Constitutional Basis for Borrowing Powers
- Chapter II of Part XII of the Indian Constitution defines the borrowing powers of both the Centre and the States.
- Article 292 authorises the central government to borrow on the security of the Consolidated Fund of India, while Article 293 empowers State governments to borrow within India using the security of the State's consolidated fund.
- Parliament and State legislatures may adjust borrowing limits through legislation as needed.
- Article 293(2) provides that the Centre may lend to any State, subject to conditions set by parliamentary law.
- Article 293(3) restricts a State from borrowing without central consent if it has any outstanding loans or guarantees from the Centre.
- Article 293 is modelled on Section 163 of the Government of India Act, 1935, which established borrowing rules for British provinces.

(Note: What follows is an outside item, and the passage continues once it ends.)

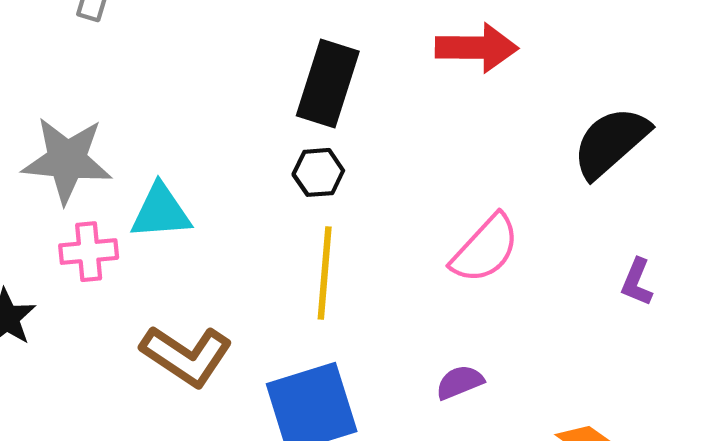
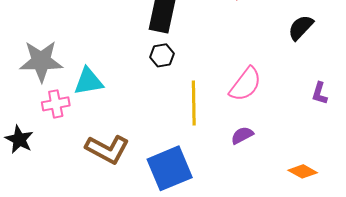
black semicircle: (611, 142) -> (301, 27), size x0.7
yellow line: (325, 273) -> (194, 103), moved
purple semicircle: (460, 382) -> (242, 135), moved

- However, unlike Section 163(4), which provided a safeguard against unreasonable central delays or conditions on loans, the Indian Constitution did not adopt such provisions, given that post-Independence governance was entrusted to a national government expected to act in harmony with State governments.
The Centre's Financial Control and the FRBM Act and Its Objective
- To implement the mandates in Article 292, the Fiscal Responsibility and Budget Management (FRBM) Act, 2003 was enacted.
- The objective was to maintain financial restraint by establishing goals such as the elimination of revenue shortfall and the reduction of fiscal deficit.
- To eliminate the revenue shortfall and the budgetary deficit, a target of 3% of GDP is established for the Centre’s yearly fiscal deficit ratio (FD).
- As in the Centre’s directives, States enacted their own pieces of legislation to control their fiscal deficit.
- The FRBM Amendment Act, 2018 required the central government to ensure that the fiscal deficit did not surpass 3% of GDP and that the total public debt did not surpass 60% of GDP.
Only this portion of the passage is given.